▶ _Problem statement_
Reproduce the records below exactly, but only between the lines holding "What are the" and "Find the location", inclusive.

** Data extract follows **

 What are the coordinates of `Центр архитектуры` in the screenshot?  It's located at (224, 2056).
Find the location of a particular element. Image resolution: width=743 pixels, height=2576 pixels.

** End of Data extract **
** Data extract follows **

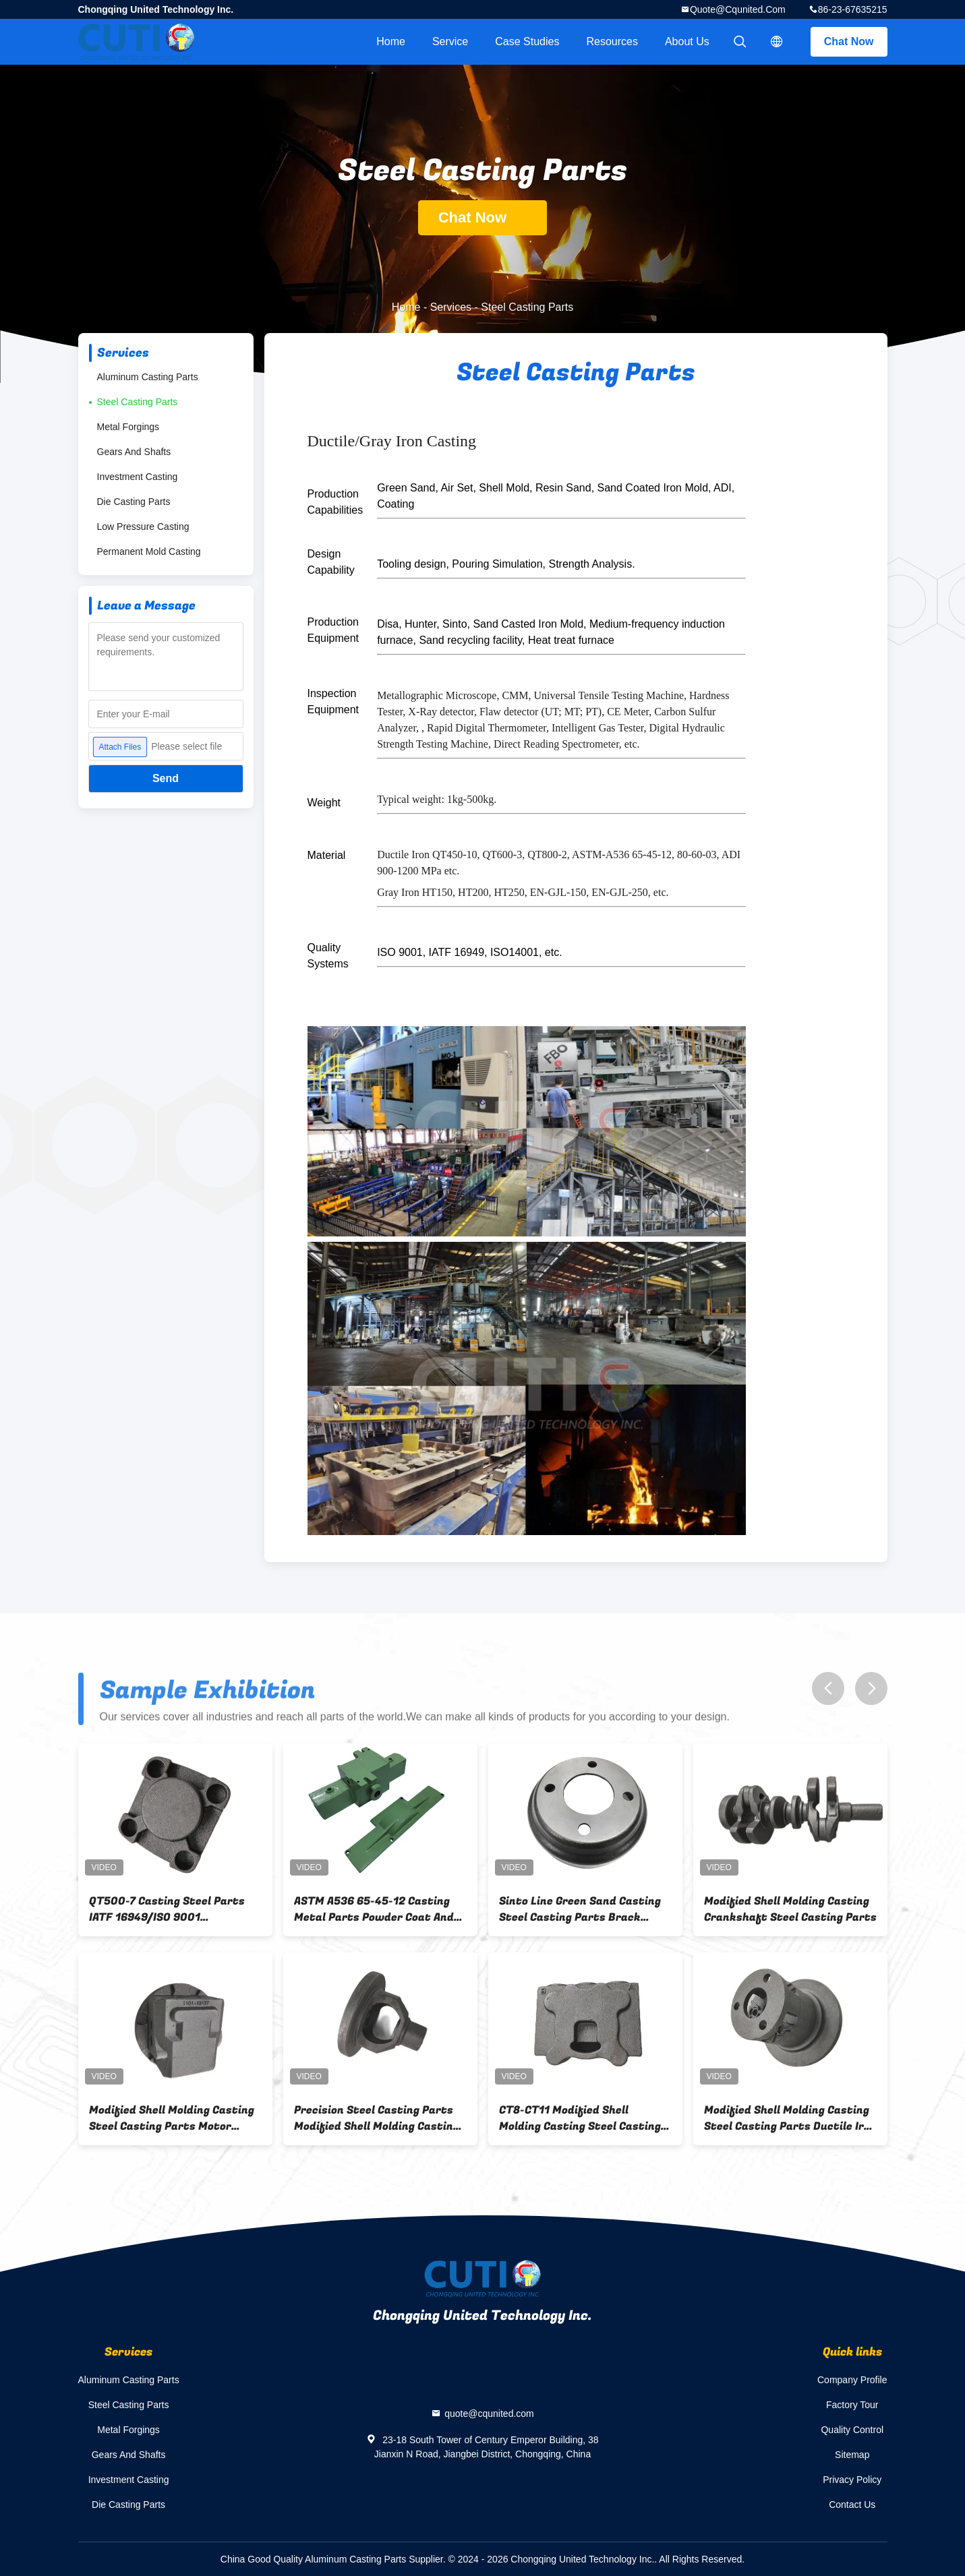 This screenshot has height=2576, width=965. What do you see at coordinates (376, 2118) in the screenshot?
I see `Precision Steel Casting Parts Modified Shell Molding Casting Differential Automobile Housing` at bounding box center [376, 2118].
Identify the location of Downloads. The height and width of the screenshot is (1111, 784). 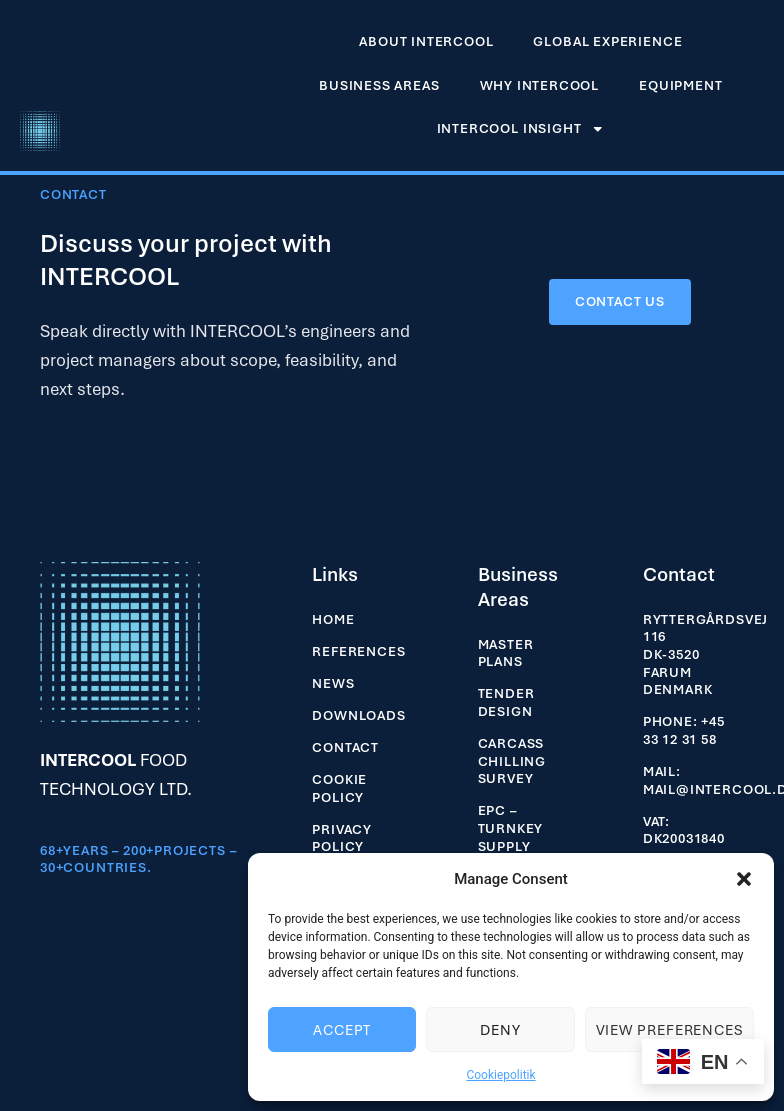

** End of Data extract **

▶ _Solution_
 What are the coordinates of `Центр архитектуры` in the screenshot?  It's located at (224, 2056).
Find the location of a particular element. Image resolution: width=743 pixels, height=2576 pixels.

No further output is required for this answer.